Task directions – Gather each line of the entries below that includes "porque".

----- Data extract -----

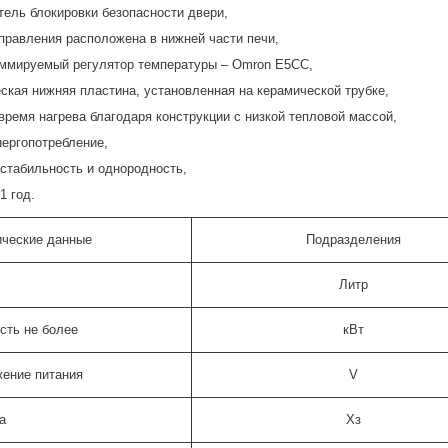
ель блокировки безопасности двери,
правления расположена в нижней части печи,
ммируемый регулятор температуры – Omron E5CC,
ская нижняя пластина, установленная на керамической трубке,
время нагрева благодаря конструкции с низкой тепловой массой,
нергопотребление,
стабильность и однородность,
1 год.
ические данные
Подразделения
Литр
сть не более
кВт
ение питания
V
а
Хз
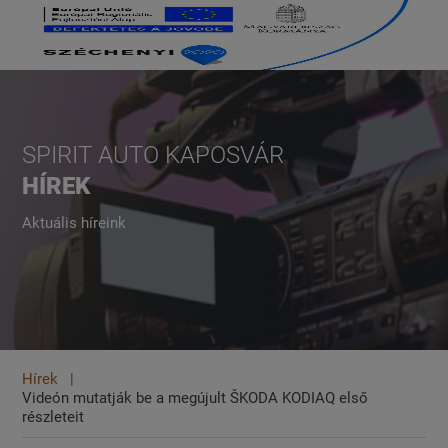
SPIRIT AUTO KAPOSVÁR
HÍREK
Aktuális híreink
Hírek
Videón mutatják be a megújult ŠKODA KODIAQ első
részleteit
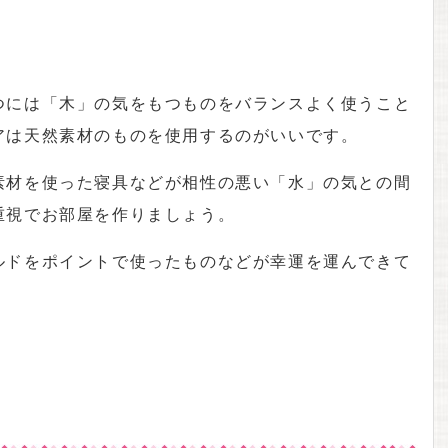
つには「木」の気をもつものをバランスよく使うこと
アは天然素材のものを使用するのがいいです。
素材を使った寝具などが相性の悪い「水」の気との間
重視でお部屋を作りましょう。
ルドをポイントで使ったものなどが幸運を運んできて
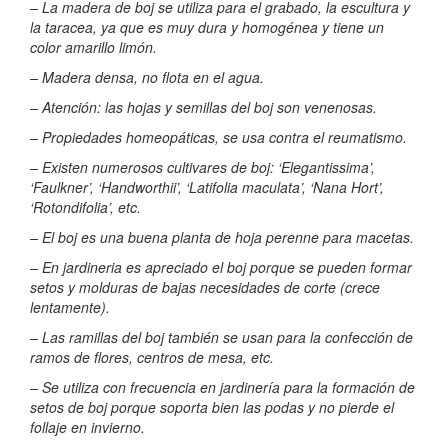
– La madera de boj se utiliza para el grabado, la escultura y
la taracea, ya que es muy dura y homogénea y tiene un
color amarillo limón.
– Madera densa, no flota en el agua.
– Atención: las hojas y semillas del boj son venenosas.
– Propiedades homeopáticas, se usa contra el reumatismo.
– Existen numerosos cultivares de boj: ‘Elegantissima’,
‘Faulkner’, ‘Handworthii’, ‘Latifolia maculata’, ‘Nana Hort’,
‘Rotondifolia’, etc.
– El boj es una buena planta de hoja perenne para macetas.
– En jardineria es apreciado el boj porque se pueden formar
setos y molduras de bajas necesidades de corte (crece
lentamente).
– Las ramillas del boj también se usan para la confección de
ramos de flores, centros de mesa, etc.
– Se utiliza con frecuencia en jardinería para la formación de
setos de boj porque soporta bien las podas y no pierde el
follaje en invierno.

-----

Task answer –
– En jardineria es apreciado el boj porque se pueden formar
setos de boj porque soporta bien las podas y no pierde el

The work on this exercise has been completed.